North Carolina residents who are creating an estate plan and who have homes in more than one state need to decide which one is their legal residence and whether they want to continue using that state as their official residence. Generally, wherever they are registered to vote is the official state of residence. This may affect their estate planning process.
For example, one thing to check is what states have an estate tax. The federal estate tax exemption is $5.45 million for 2016, but many states that have separate estate taxes have exemptions that are far lower. Furthermore, even if a state does not have an estate tax, there may other taxes due when a person dies.
Owning property in multiple states can create complications because it can lead to heirs having to wait for probate processes to conclude in each state. One way to avoid this may be to place real estate in a trust. People may also want to consider having a durable power of attorney in place in each state where they have property or bank accounts so that someone can manage their finances if they are incapacitated.

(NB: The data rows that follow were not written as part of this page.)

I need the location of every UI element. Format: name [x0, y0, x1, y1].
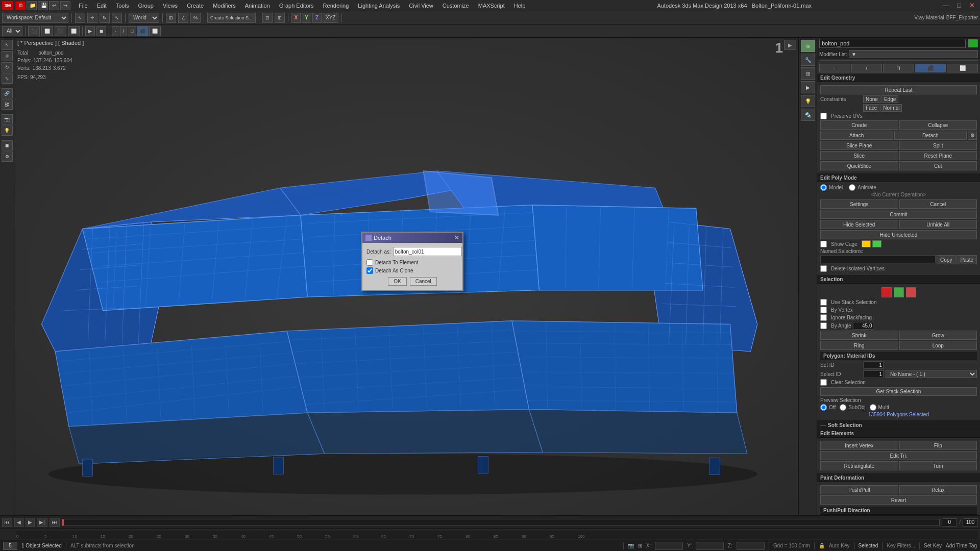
- menu-edit[interactable]: Edit: [93, 2, 111, 10]
- detach-close-btn[interactable]: ✕: [454, 234, 459, 241]
- detach-settings-btn[interactable]: ⚙: [968, 131, 977, 140]
- hide-unselected-btn[interactable]: Hide Unselected: [820, 230, 977, 239]
- tb2-btn2[interactable]: ⬜: [41, 26, 53, 36]
- z-coord-input[interactable]: [737, 542, 765, 550]
- menu-graph-editors[interactable]: Graph Editors: [275, 2, 318, 10]
- select-id-input[interactable]: [863, 370, 884, 378]
- delete-isolated-checkbox[interactable]: [820, 265, 827, 272]
- cut-btn[interactable]: Cut: [899, 161, 977, 170]
- xyz-axis-btn[interactable]: XYZ: [323, 13, 338, 23]
- cancel-mode-btn[interactable]: Cancel: [899, 199, 977, 209]
- relax-btn[interactable]: Relax: [899, 485, 977, 494]
- anim-first-btn[interactable]: ⏮: [2, 518, 12, 527]
- sub-border-btn[interactable]: ⊓: [883, 64, 914, 72]
- border-btn[interactable]: □: [128, 26, 136, 36]
- hierarchy-btn[interactable]: ⊞: [801, 67, 815, 80]
- by-angle-checkbox[interactable]: [820, 322, 827, 329]
- show-cage-checkbox[interactable]: [820, 241, 827, 247]
- menu-civil-view[interactable]: Civil View: [405, 2, 437, 10]
- menu-tools[interactable]: Tools: [112, 2, 133, 10]
- timeline-ruler[interactable]: 0 5 10 15 20 25 30 35 40 45 50 55 60 65 …: [16, 531, 978, 539]
- all-dropdown[interactable]: All: [2, 26, 22, 36]
- menu-lighting[interactable]: Lighting Analysis: [354, 2, 404, 10]
- menu-customize[interactable]: Customize: [438, 2, 473, 10]
- sub-poly-btn[interactable]: ⬛: [915, 64, 946, 72]
- mod-noise[interactable]: 👁 Noise: [820, 61, 977, 61]
- viewport[interactable]: [ * Perspective ] [ Shaded ] Total bolto…: [14, 38, 798, 515]
- display-btn[interactable]: 💡: [801, 95, 815, 107]
- create-btn[interactable]: Create: [820, 120, 898, 130]
- angle-snap-btn[interactable]: ∠: [178, 13, 188, 23]
- menu-views[interactable]: Views: [159, 2, 182, 10]
- x-axis-btn[interactable]: X: [291, 13, 301, 23]
- push-pull-btn[interactable]: Push/Pull: [820, 485, 898, 494]
- undo-btn[interactable]: ↩: [49, 1, 59, 10]
- select-mode-btn[interactable]: ↖: [75, 13, 85, 23]
- anim-last-btn[interactable]: ⏭: [50, 518, 60, 527]
- save-btn[interactable]: 💾: [38, 1, 48, 10]
- scale-btn[interactable]: ⤡: [112, 13, 122, 23]
- menu-file[interactable]: File: [75, 2, 92, 10]
- tb2-btn1[interactable]: ⬛: [28, 26, 40, 36]
- split-btn[interactable]: Split: [899, 141, 977, 150]
- vertex-btn[interactable]: ·: [112, 26, 119, 36]
- sel-dot-green[interactable]: [894, 287, 904, 297]
- commit-btn[interactable]: Commit: [820, 210, 977, 219]
- hide-selected-btn[interactable]: Hide Selected: [820, 220, 898, 229]
- mat-id-dropdown[interactable]: No Name - ( 1 ): [886, 370, 977, 378]
- status-expand-btn[interactable]: 5: [3, 542, 17, 550]
- detach-as-clone-checkbox[interactable]: [366, 267, 373, 274]
- prev-sel-multi[interactable]: [870, 404, 876, 411]
- preserve-uvs-checkbox[interactable]: [820, 113, 827, 119]
- menu-modifiers[interactable]: Modifiers: [209, 2, 240, 10]
- detach-to-element-checkbox[interactable]: [366, 259, 373, 266]
- anim-play-btn[interactable]: ▶: [26, 518, 35, 527]
- modify-panel-btn[interactable]: 🔧: [801, 54, 815, 66]
- face-constraint-btn[interactable]: Face: [863, 104, 879, 112]
- poly-btn[interactable]: ⬛: [137, 26, 149, 36]
- menu-group[interactable]: Group: [134, 2, 158, 10]
- percent-snap-btn[interactable]: %: [190, 13, 201, 23]
- turn-btn[interactable]: Turn: [899, 461, 977, 470]
- lt-move-btn[interactable]: ✛: [2, 51, 13, 61]
- detach-name-input[interactable]: [393, 247, 462, 256]
- object-color-swatch[interactable]: [968, 39, 978, 47]
- angle-value-input[interactable]: [853, 322, 873, 330]
- model-radio[interactable]: [820, 184, 827, 191]
- loop-btn[interactable]: Loop: [899, 341, 977, 350]
- edge-btn[interactable]: /: [120, 26, 128, 36]
- set-id-input[interactable]: [863, 361, 884, 369]
- lt-material-btn[interactable]: ◼: [2, 140, 13, 151]
- cage-color2[interactable]: [872, 240, 881, 247]
- ppd-original-radio[interactable]: [820, 515, 827, 515]
- tb2-material-btn[interactable]: ◼: [96, 26, 106, 36]
- menu-maxscript[interactable]: MAXScript: [474, 2, 509, 10]
- normal-constraint-btn[interactable]: Normal: [880, 104, 902, 112]
- object-name-input[interactable]: [819, 39, 966, 48]
- by-vertex-checkbox[interactable]: [820, 307, 827, 313]
- repeat-last-btn[interactable]: Repeat Last: [820, 85, 977, 94]
- rotate-btn[interactable]: ↻: [100, 13, 110, 23]
- menu-create[interactable]: Create: [183, 2, 208, 10]
- none-constraint-btn[interactable]: None: [863, 95, 880, 103]
- close-btn[interactable]: ✕: [966, 2, 978, 9]
- retriangulate-btn[interactable]: Retriangulate: [820, 461, 898, 470]
- edge-constraint-btn[interactable]: Edge: [881, 95, 898, 103]
- lt-camera-btn[interactable]: 📷: [2, 114, 13, 124]
- open-btn[interactable]: 📁: [27, 1, 37, 10]
- x-coord-input[interactable]: [655, 542, 683, 550]
- animate-radio[interactable]: [849, 184, 855, 191]
- menu-rendering[interactable]: Rendering: [319, 2, 353, 10]
- reset-plane-btn[interactable]: Reset Plane: [899, 151, 977, 160]
- edit-tri-btn[interactable]: Edit Tri.: [820, 451, 977, 460]
- settings-btn[interactable]: Settings: [820, 199, 898, 209]
- new-btn[interactable]: 🗎: [15, 1, 26, 10]
- modifier-dropdown[interactable]: ▼: [849, 50, 978, 58]
- detach-ok-btn[interactable]: OK: [388, 277, 406, 286]
- tb2-btn3[interactable]: ⬛: [55, 26, 66, 36]
- lt-scale-btn[interactable]: ⤡: [2, 73, 13, 84]
- paste-named-sel-btn[interactable]: Paste: [957, 255, 977, 264]
- animation-track[interactable]: [62, 519, 940, 526]
- detach-cancel-btn[interactable]: Cancel: [410, 277, 437, 286]
- create-sel-btn[interactable]: Create Selection S...: [207, 13, 256, 23]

In North Carolina, there is not a state estate tax, but people might want to meet with an attorney to discuss other costs including other taxes, probate fees and trusts. The attorney might be able to offer advice on how clients could best protect their assets and ensure that they pass reasonably quickly to beneficiaries. An attorney might also be useful to address other implications of having property and residence in multiple states that a person might not have thought of. For example, clients might want to consider appointing someone to make health care decisions in each state in the event that they are incapacitated.